In the recent years which have followed up to today, 2021, we’ve seen another major step forward in our immersive possibilities; standalone VR headsets.  No longer are we forced to choose between smartphone-based VR or much more expensive hardware which requires a hard connection to a high-performance PC to run.  Standalone VR offers a much higher level of immersion but with the added benefit of not needing a smartphone or expensive computer to run. The headset has everything inside it for you to experience VR. But it doesn’t stop there. Just as a marble carver needs more than just a hammer to create a work of beauty, a language teacher requires a number of tools at their disposal to chisel away at and sand down the rough edges of their students’ abilities.

Enter webXR.  New advances in how web browsers can offer more interactivity and visualisation of 3D assets and environments mean that people can begin to not just explore content in creative ways, but tap into the range of tools already out there to facilitate the relatively easy creation of virtual and augmented reality experiences too.  It is precisely this - the availability of intuitive content creation platforms - which opens the floodgates to a whole new way of involving students in hands-on projects, building their digital literacy and collaboration skills to not only build their own immersive educational experiences on topics they’re covering in class, but to virtually jump into those environments and meet their peers around the world in real time, sharing their creations and developing their communicative skills.

* Italian students using their virtual avatars as part of the VR for English and Future Skills program, presenting their work to American students.

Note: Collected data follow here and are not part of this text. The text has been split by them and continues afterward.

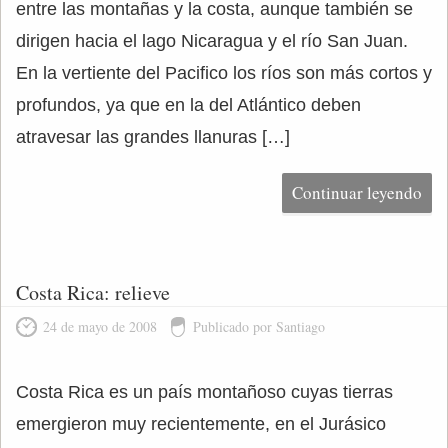
entre las montañas y la costa, aunque también se
dirigen hacia el lago Nicaragua y el río San Juan.
En la vertiente del Pacifico los ríos son más cortos y
profundos, ya que en la del Atlántico deben
atravesar las grandes llanuras […]
Continuar leyendo
Costa Rica: relieve
24 de mayo de 2008
Publicado por Santiago
Costa Rica es un país montañoso cuyas tierras
emergieron muy recientemente, en el Jurásico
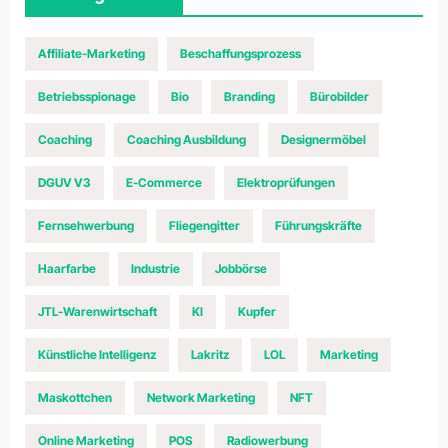
Affiliate-Marketing
Beschaffungsprozess
Betriebsspionage
Bio
Branding
Bürobilder
Coaching
Coaching Ausbildung
Designermöbel
DGUV V3
E-Commerce
Elektroprüfungen
Fernsehwerbung
Fliegengitter
Führungskräfte
Haarfarbe
Industrie
Jobbörse
JTL-Warenwirtschaft
KI
Kupfer
Künstliche Intelligenz
Lakritz
LOL
Marketing
Maskottchen
Network Marketing
NFT
Online Marketing
POS
Radiowerbung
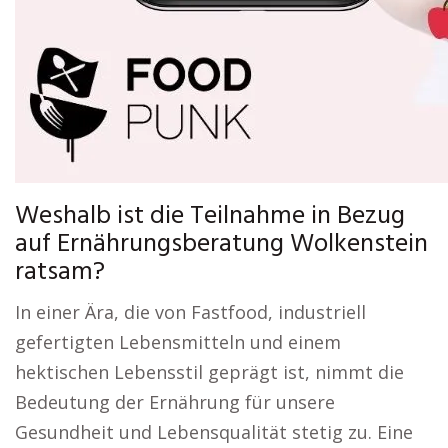
Weshalb ist die Teilnahme in Bezug
auf Ernährungsberatung Wolkenstein
ratsam?
In einer Ära, die von Fastfood, industriell
gefertigten Lebensmitteln und einem
hektischen Lebensstil geprägt ist, nimmt die
Bedeutung der Ernährung für unsere
Gesundheit und Lebensqualität stetig zu. Eine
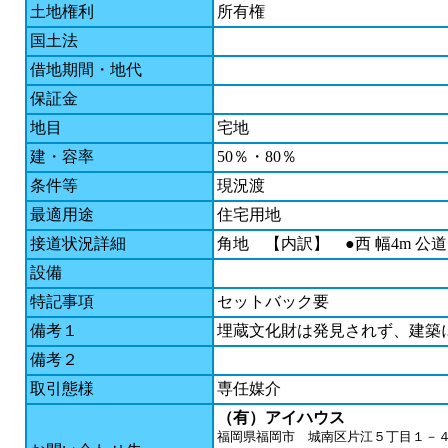
土地権利
所有権
国土法
借地期間・地代
保証金
地目
宅地
建・容率
50％・80％
条件等
現況渡
最適用途
住宅用地
接道状況詳細
角地 【内訳】
●西 幅4m 公道
設備
特記事項
セットバック要
備考１
埋蔵文化財は発見されず、建
備考２
取引態様
専任媒介
（有）アイハウス
福岡県福岡市 城南区片江５丁目１－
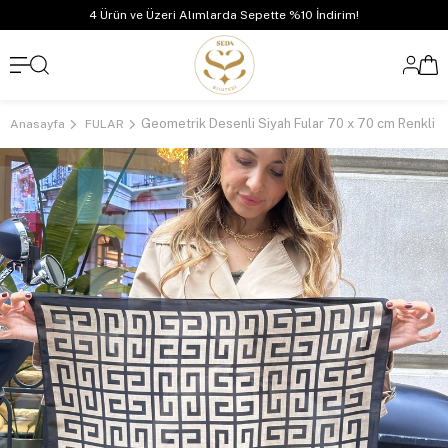
4 Ürün ve Üzeri Alımlarda Sepette %10 İndirim!
Geometrik Desenli Siyah Fular 70 x 70 cm Renkli
Anasayfa
FULAR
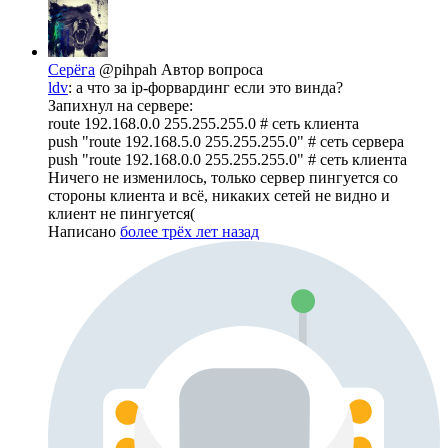
Серёга
@pihpah
Автор вопроса
ldv
: а что за ip-форвардинг если это винда?
Запихнул на сервере:
route 192.168.0.0 255.255.255.0 # сеть клиента
push "route 192.168.5.0 255.255.255.0" # сеть сервера
push "route 192.168.0.0 255.255.255.0" # сеть клиента
Ничего не изменилось, только сервер пингуется со
стороны клиента и всё, никаких сетей не видно и
клиент не пингуется(
Написано
более трёх лет назад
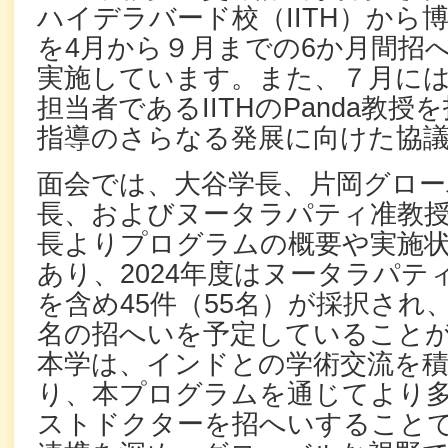
ハイデラバード校（IITH）から
を4月から９月までの6か月間招
実施しています。また、７月に
担当者であるIITHのPanda教
指導のさらなる発展に向けた協
面会では、大谷学長、片岡グロー
長、およびヌータラパティ准教
長よりプログラムの概要や実施
あり、2024年度はヌータラパテ
を含め45件（55名）が採択され、2
名の招へいを予定していること
本学は、インドとの学術交流を
り、本プログラムを通じてより
ストドクターを招へいすること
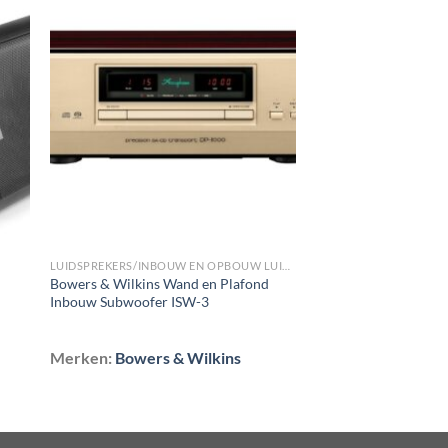
gen
Toevoegen
aan
st
wenslijst
LUIDSPREKERS/INBOUW EN OPBOUW LUIDSPREKERS/WAND INBOUW SUBWOOFERS
Bowers & Wilkins Wand en Plafond
Inbouw Subwoofer ISW-3
Merken:
Bowers & Wilkins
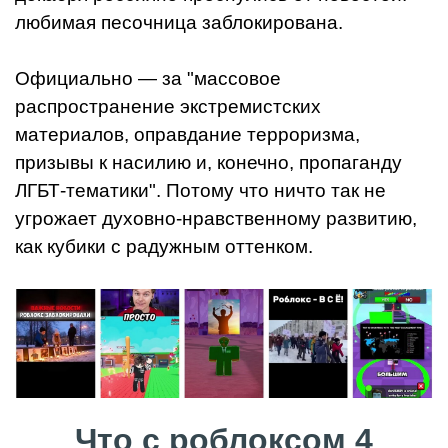
любимая песочница заблокирована.
Официально — за "массовое
распространение экстремистских
материалов, оправдание терроризма,
призывы к насилию и, конечно, пропаганду
ЛГБТ-тематики". Потому что ничто так не
угрожает духовно-нравственному развитию,
как кубики с радужным оттенком.
Что с роблоксом 4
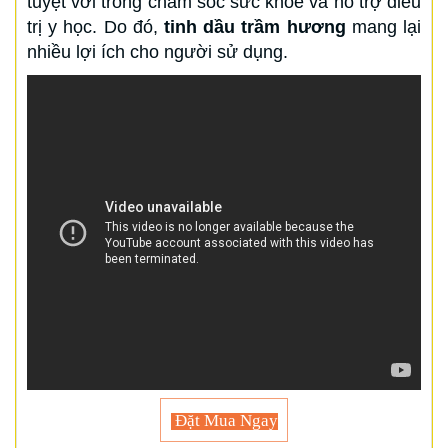
tuyệt vời trong chăm sóc sức khỏe và hỗ trợ điều
trị y học. Do đó,
tinh dầu trầm hương
mang lại
nhiều lợi ích cho người sử dụng.
Đặt Mua Ngay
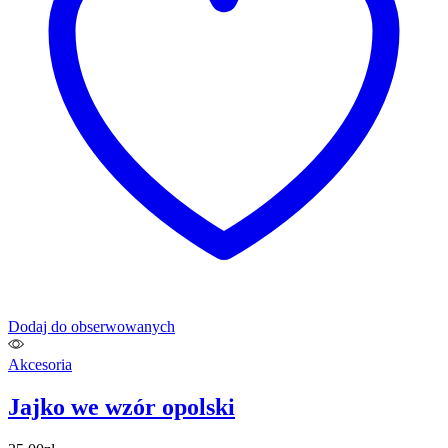
Dodaj do obserwowanych
Akcesoria
Jajko we wzór opolski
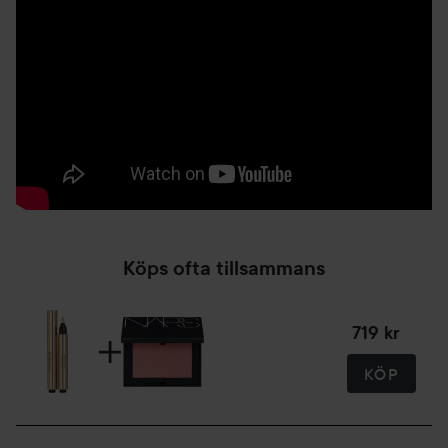
Tillgänglig i up till 9 nyanser.
Användning:
Applicera på den yttre halvan av ögonbrynets över kant,
under ögonen för att täcka mörka ringar, längs kindbenens
övre del och på näsbryggan.
3 ml
Köps ofta tillsammans
719 kr
KÖP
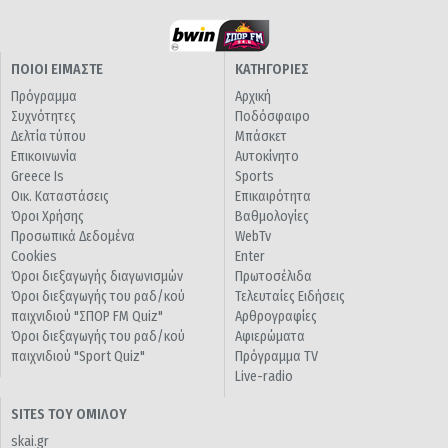
ΠΟΙΟΙ ΕΙΜΑΣΤΕ
ΚΑΤΗΓΟΡΙΕΣ
Πρόγραμμα
Αρχική
Συχνότητες
Ποδόσφαιρο
Δελτία τύπου
Μπάσκετ
Επικοινωνία
Αυτοκίνητο
Greece Is
Sports
Οικ. Καταστάσεις
Επικαιρότητα
Όροι Χρήσης
Βαθμολογίες
Προσωπικά Δεδομένα
WebTv
Cookies
Enter
Όροι διεξαγωγής διαγωνισμών
Πρωτοσέλιδα
Όροι διεξαγωγής του ραδ/κού
Τελευταίες Ειδήσεις
παιχνιδιού "ΣΠΟΡ FM Quiz"
Αρθρογραφίες
Όροι διεξαγωγής του ραδ/κού
Αφιερώματα
παιχνιδιού "Sport Quiz"
Πρόγραμμα TV
Live-radio
SITES ΤΟΥ ΟΜΙΛΟΥ
skai.gr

Two stand-out webXR platforms are Mozilla Hubs and Frame.  The former - recently winning “Multi-user Experience of the Year” at the inaugural “Polys” WebXR Awards - has been my platform of choice for numerous projects in recent years, most notably “VR for English and Future Skills”, run in an Italian secondary school which got students building their English language skills while creating their own VR experiences to promote their local cultural heritage.  They then presented their creations to some school students in the United States, guiding them around and sharing cultural stories.

*The Spoke platform by Mozilla Hubs is an intuitive tool to support student content creation, building their English language abilities alongside important life skills such as critical thinking, teamwork and planning.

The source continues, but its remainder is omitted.